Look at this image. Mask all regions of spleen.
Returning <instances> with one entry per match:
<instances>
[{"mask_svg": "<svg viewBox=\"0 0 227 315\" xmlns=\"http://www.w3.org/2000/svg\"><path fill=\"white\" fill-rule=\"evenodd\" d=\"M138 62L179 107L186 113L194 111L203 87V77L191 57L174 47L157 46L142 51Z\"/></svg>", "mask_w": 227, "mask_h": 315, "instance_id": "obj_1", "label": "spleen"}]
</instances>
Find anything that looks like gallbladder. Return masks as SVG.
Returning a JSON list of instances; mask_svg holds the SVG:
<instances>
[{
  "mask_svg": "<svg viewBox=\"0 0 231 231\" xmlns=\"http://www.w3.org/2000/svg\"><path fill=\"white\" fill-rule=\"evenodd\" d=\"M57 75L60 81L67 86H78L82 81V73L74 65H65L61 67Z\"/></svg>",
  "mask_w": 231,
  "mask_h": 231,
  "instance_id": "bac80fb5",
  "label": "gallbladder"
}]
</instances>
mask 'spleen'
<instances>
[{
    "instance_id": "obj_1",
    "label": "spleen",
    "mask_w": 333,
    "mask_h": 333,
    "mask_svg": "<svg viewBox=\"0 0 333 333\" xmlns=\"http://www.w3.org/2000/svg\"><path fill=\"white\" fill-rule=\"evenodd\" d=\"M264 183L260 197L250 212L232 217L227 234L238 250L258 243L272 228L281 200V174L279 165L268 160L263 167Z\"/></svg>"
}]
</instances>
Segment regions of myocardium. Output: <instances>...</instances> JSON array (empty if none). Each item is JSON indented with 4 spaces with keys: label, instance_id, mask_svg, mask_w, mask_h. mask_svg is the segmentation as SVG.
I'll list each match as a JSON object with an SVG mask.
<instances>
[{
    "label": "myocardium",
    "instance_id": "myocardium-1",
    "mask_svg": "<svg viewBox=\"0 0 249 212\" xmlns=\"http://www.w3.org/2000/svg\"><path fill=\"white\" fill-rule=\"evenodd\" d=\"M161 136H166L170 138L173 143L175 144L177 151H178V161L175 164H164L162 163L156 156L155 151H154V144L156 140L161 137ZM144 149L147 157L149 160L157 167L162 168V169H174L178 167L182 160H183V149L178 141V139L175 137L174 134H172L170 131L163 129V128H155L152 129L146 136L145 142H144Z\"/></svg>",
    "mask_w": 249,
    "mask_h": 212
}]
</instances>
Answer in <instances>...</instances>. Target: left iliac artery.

--

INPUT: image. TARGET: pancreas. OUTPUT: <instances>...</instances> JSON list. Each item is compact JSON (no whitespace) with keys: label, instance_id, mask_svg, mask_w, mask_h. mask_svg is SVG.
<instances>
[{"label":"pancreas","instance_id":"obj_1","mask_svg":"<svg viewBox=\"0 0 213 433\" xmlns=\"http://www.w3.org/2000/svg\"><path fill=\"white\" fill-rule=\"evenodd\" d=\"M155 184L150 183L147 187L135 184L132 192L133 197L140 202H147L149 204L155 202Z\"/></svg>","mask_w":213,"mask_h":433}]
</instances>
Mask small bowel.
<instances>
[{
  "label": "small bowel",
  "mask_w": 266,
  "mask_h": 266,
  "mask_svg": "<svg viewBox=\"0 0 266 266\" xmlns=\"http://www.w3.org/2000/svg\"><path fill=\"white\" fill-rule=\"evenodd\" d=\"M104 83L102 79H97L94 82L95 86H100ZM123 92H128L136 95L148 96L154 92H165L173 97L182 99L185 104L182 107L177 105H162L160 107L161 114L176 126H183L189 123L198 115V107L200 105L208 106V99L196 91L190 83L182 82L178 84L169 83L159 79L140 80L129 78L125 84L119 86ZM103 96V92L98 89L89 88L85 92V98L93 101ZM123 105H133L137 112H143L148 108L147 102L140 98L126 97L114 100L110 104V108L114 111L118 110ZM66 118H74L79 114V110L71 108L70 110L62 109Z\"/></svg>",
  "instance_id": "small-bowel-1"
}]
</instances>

...

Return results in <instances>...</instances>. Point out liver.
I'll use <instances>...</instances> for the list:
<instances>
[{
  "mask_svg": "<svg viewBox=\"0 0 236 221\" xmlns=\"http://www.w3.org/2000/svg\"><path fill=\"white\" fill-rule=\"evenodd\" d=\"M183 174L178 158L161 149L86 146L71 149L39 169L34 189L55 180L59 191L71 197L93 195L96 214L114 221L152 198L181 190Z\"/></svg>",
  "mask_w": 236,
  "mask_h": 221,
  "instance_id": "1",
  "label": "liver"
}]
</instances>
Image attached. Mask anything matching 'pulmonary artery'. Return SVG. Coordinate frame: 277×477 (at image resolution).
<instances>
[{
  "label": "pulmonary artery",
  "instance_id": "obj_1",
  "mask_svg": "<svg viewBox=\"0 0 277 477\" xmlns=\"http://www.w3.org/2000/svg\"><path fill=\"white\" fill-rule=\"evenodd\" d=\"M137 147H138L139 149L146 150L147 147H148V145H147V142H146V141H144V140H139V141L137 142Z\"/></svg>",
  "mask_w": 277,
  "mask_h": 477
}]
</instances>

Your goal: Would you retype exactly the lines above, from the line with "mask 'spleen'" to the line with "Answer in <instances>...</instances>.", with both end lines kept and nothing more?

Output of the task:
mask 'spleen'
<instances>
[{
    "instance_id": "obj_1",
    "label": "spleen",
    "mask_w": 333,
    "mask_h": 333,
    "mask_svg": "<svg viewBox=\"0 0 333 333\" xmlns=\"http://www.w3.org/2000/svg\"><path fill=\"white\" fill-rule=\"evenodd\" d=\"M264 183L260 197L250 212L232 217L227 234L238 250L258 243L272 228L281 200V174L279 165L268 160L263 167Z\"/></svg>"
}]
</instances>
Segment regions of myocardium. Output: <instances>...</instances> JSON array (empty if none). Each item is JSON indented with 4 spaces with keys: label, instance_id, mask_svg, mask_w, mask_h. mask_svg is the segmentation as SVG.
I'll list each match as a JSON object with an SVG mask.
<instances>
[{
    "label": "myocardium",
    "instance_id": "myocardium-1",
    "mask_svg": "<svg viewBox=\"0 0 249 212\" xmlns=\"http://www.w3.org/2000/svg\"><path fill=\"white\" fill-rule=\"evenodd\" d=\"M161 136H166L170 138L173 143L175 144L177 151H178V161L175 164H164L162 163L156 156L155 151H154V144L156 140L161 137ZM144 149L147 157L149 160L157 167L162 168V169H174L178 167L182 160H183V149L178 141V139L175 137L174 134H172L170 131L163 129V128H155L152 129L146 136L145 142H144Z\"/></svg>",
    "mask_w": 249,
    "mask_h": 212
}]
</instances>
Answer in <instances>...</instances>. Target: left iliac artery.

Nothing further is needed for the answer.